Well, I just uploaded a version with some corrections. It's far from finished, but for now it will gain me some time ;) I implemented the 'bmAddition' blend mode and scaling in both X and Y directions.
As I promised, I'll give some more detailed answers now:
I was reading up here: https://thebookofshaders.com/01/
Which was nice up to a point where it gets into pattern and color math, which is fascinating but not what I need right now. But it's already helping with the whole understanding of a GPU, uniforms, and verts. From what I learned in a short time it seems a shader is a program that operates on every pixel. Still have a lot to learn. I also don't know what the shader files contain exactly, or why they are needed to be separate files, or how to make them. :D
Yeah, The Book of Shaders is a great resource. Have it handy, you may need it in the future ;)
The shader files contain code. If you open them, you'll see that it looks a lot like C, so if you are proficient with it, you'll be coding your own shaders in no time. They don't necessarily need to be separate files, you could embed them in a string inside your program, for the card expects them to be simply plain text. Look at the file 'glshader.bi' to see the implementation, and how this is done.
mrToad wrote:And it appears (understandably for a demo purpose) you are using a separate texture unit for each image. Besides that, this code already comes close to what I am doing with the oldschool pipeline. Add the ability to read from packed sprites, a little vertical/horizontal stretching, bolt in those blends you worked up, basic shapes and lines, and I'd be all set, lol.

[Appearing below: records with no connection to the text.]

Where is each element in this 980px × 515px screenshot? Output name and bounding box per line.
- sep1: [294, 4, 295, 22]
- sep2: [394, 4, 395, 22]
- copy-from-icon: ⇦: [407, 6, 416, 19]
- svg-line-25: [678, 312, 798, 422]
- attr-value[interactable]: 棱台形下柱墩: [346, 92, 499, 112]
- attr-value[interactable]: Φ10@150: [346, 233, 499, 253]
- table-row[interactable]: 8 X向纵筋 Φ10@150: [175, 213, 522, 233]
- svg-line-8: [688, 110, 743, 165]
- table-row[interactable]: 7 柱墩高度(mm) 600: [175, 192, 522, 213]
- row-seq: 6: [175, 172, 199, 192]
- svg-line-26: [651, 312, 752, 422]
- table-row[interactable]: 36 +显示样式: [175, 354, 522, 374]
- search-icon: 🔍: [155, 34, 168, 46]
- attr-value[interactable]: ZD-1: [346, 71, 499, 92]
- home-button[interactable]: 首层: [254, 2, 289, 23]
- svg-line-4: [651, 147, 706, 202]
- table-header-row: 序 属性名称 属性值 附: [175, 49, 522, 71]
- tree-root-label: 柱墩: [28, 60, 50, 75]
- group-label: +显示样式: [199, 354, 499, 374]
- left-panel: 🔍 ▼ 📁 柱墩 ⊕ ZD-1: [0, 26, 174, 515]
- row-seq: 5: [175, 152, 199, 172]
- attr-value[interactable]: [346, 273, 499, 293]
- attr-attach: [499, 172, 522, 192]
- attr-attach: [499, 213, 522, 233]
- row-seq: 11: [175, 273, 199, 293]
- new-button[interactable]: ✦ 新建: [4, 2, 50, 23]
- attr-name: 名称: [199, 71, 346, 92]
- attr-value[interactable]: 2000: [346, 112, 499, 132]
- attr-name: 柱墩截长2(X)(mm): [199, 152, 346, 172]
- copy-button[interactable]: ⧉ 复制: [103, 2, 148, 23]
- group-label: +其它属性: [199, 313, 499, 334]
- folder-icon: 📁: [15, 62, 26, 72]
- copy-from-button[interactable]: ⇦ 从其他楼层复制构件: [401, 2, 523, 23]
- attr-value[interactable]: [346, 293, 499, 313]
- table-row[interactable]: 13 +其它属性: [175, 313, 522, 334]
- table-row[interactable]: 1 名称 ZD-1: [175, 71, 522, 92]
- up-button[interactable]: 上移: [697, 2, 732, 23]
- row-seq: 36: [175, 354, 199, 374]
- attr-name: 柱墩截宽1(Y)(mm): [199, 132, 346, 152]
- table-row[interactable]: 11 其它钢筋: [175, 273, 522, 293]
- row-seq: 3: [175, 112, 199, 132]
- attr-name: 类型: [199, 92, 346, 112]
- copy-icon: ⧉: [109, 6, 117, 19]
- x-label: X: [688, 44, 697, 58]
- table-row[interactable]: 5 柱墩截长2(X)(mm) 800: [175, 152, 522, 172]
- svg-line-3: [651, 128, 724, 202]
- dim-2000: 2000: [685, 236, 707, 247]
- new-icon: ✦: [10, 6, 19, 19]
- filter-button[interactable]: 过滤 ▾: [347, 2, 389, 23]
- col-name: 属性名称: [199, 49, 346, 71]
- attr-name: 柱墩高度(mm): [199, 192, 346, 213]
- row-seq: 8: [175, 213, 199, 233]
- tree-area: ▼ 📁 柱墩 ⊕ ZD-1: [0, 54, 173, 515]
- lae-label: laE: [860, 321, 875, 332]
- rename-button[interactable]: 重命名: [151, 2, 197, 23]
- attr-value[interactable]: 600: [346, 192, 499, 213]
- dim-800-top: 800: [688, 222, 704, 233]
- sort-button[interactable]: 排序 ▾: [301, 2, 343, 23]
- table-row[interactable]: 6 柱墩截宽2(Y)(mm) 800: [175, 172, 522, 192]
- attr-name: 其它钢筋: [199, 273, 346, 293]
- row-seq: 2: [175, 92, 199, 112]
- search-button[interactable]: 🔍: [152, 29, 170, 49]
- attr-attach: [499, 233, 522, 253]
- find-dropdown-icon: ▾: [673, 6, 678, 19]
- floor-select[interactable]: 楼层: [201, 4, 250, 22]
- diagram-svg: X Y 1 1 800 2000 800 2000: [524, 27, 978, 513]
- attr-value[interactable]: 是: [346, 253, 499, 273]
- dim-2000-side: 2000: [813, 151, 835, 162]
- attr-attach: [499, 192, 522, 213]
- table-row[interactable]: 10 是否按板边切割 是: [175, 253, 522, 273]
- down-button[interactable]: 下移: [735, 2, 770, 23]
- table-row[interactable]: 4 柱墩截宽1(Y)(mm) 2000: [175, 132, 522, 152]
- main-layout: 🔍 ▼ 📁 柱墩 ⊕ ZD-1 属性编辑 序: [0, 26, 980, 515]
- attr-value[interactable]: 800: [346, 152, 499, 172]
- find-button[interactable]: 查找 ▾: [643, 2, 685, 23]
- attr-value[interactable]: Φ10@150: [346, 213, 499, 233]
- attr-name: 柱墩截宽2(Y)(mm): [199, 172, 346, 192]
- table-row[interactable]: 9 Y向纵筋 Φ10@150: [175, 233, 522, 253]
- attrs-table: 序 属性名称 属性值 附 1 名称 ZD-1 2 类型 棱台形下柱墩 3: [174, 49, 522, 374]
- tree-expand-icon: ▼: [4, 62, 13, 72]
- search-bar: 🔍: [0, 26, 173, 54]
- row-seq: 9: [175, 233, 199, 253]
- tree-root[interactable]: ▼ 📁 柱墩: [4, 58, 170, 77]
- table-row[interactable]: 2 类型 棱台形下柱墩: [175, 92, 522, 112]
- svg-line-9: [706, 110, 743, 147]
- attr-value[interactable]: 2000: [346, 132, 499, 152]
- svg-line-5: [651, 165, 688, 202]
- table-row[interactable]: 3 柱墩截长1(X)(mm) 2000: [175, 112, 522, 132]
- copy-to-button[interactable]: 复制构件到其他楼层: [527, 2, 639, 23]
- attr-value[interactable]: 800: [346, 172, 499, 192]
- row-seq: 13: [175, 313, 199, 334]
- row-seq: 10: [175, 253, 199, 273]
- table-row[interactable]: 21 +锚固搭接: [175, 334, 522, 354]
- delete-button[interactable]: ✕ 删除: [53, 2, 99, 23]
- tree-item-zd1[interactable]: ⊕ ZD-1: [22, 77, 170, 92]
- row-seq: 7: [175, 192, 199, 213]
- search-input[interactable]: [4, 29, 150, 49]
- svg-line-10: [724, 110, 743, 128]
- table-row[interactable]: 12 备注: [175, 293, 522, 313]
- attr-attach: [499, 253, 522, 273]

But it is my desire to understand it as fully as possible. I'm not sure why you call it "horrible and rushed", but being a noob in this area I guess I wouldn't know!

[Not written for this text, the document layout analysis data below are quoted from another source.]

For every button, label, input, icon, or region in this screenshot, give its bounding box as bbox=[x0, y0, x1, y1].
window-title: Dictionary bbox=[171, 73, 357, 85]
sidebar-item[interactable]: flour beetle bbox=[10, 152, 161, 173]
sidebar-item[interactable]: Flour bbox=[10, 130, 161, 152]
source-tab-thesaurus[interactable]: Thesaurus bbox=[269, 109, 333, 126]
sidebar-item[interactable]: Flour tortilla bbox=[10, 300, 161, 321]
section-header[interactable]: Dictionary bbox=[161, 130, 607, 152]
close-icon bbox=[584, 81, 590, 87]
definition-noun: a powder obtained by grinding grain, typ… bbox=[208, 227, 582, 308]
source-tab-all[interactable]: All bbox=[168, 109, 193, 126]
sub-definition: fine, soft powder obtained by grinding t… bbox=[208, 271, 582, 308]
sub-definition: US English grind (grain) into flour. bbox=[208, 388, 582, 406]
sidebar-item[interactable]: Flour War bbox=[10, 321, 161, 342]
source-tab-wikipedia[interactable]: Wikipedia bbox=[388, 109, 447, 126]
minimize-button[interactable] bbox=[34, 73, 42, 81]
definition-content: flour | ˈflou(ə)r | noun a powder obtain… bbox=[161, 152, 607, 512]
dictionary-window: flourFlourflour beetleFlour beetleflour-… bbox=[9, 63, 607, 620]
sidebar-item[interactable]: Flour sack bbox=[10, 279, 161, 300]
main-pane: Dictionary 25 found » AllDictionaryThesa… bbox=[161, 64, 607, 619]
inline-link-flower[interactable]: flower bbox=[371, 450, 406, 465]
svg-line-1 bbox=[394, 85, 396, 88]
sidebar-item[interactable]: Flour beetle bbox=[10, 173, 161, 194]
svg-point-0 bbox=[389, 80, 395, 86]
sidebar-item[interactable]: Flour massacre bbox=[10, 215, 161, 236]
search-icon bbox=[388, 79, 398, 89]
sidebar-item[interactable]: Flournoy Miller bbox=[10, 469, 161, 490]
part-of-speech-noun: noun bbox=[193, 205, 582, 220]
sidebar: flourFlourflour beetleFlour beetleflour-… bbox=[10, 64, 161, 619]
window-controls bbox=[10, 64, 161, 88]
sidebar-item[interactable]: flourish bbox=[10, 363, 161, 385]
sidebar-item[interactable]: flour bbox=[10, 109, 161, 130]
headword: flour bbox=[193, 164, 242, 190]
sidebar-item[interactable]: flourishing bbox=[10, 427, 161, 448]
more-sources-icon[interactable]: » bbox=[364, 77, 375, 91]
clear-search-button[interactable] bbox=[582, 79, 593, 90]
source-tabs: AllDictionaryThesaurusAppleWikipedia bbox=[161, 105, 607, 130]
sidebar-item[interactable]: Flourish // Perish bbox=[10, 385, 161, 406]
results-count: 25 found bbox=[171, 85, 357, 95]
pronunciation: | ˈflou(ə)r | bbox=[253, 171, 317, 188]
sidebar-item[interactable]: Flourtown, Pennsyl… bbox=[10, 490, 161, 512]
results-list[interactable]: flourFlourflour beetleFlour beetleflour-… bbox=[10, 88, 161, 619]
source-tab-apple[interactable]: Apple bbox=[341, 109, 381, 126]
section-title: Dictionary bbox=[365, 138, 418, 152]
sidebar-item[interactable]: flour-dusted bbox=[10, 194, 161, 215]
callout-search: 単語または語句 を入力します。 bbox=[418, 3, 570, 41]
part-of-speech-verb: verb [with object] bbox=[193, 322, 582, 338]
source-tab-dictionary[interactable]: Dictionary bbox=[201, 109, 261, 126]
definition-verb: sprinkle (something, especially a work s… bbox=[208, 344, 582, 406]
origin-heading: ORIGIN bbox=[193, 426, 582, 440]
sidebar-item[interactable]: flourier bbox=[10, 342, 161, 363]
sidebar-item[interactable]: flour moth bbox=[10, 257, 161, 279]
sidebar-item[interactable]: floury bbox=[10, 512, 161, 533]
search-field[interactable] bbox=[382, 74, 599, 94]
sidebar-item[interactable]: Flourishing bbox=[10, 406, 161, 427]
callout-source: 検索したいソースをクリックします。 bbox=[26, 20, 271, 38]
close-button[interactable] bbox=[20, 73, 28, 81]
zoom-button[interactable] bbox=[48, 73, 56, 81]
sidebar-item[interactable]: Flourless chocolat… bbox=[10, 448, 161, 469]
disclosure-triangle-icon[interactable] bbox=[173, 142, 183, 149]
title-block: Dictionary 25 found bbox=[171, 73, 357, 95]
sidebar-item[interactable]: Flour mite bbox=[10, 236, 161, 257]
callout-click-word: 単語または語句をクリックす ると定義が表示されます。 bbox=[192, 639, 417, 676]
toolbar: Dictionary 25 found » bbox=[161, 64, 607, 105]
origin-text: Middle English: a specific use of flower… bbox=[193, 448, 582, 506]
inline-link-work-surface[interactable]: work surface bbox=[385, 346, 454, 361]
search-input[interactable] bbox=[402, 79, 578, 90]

In all honesty, the implementation kind of 'cheats'. Look at the main loop, the following lines:
Code: Select all
'' blit the background
glBlit( screenWidth / 2, screenHeight / 2, texture( 0 ), , alphaShader.ID )
t = timer()
'' blit the sprite
glBlit( mx, my, texture( 1 ), texture( 0 ), addShader.ID, 1.0, ang, abs( sin( radians( scale ) ) ) )
'glBlit( screenWidth / 2, screenHeight / 2, texture( 1 ), texture( 0 ), addShader.ID, 1.0 )
t = timer() - t
There's some interesting things happening here. Put the background blitting inside the timer() calls and see what happens. What!? The demo is actually slower!
What is happening here? What it happens is that the second blitting (the one that's measured) is operating with all the data already in the card, since the first call uploaded it. See why I told you that modern cards are tailored for bulk rendering? You can even store all the needed vertices into one vertex array, and draw them all at once with a single call
. Neat, no?
You can also see something interesting if you comment the blitting of the background. If you do, you'll see that the sprite actually blits a part of the 'background' with it. This happens because we're sampling the texture that contains the background, not the frame buffer itself
(the texture of the background is not altered by the blitting process). To really perform the blits the way they're supposed to work, we'll have to render all our stuff to a texture, bind this texture to a Framebuffer Object (FBO) and then render the Framebuffer Object itself. This is explained in the comments in the code (both in the shaders and on the client).
The reason for having to jump through all these hoops lies in massive parallelization of the GPUs. Nowadays, they have thousands
of cores, and each one of them is capable of processing a pixel asynchronously with the others. So, to be able to get away with all this, the buffer to which one renders needs to be immutable. If this doesn't make sense to you, don't worry for now. Just explaining why I'm doing things the way I do here =D
Another interesting thing: you seem way
too concerned with binding textures. Don't. Back when the GPUs were crap, this was really expensive, but this is not the case anymore. Perhaps you didn't noticed, but the blitter is actually binding and unbinding the texture each call
(the call that draws the sprite even binds two textures!), and I coded this intentionally
to show you that it's really of no concern nowadays. Nonetheless, the less binding the better, but the way you structure your data and upload it to the card
is far, far more important than doing a simple texture bind.
There's more than one way to skin this particular cat, and some are better than others. Generally speaking, the more efficient the method, the less flexible it is. Remember, GPUs are tailored to crunch 3D (and they are darn good at it), and while 2D isn't certainly alien, it does pose some interesting challenges to overcome.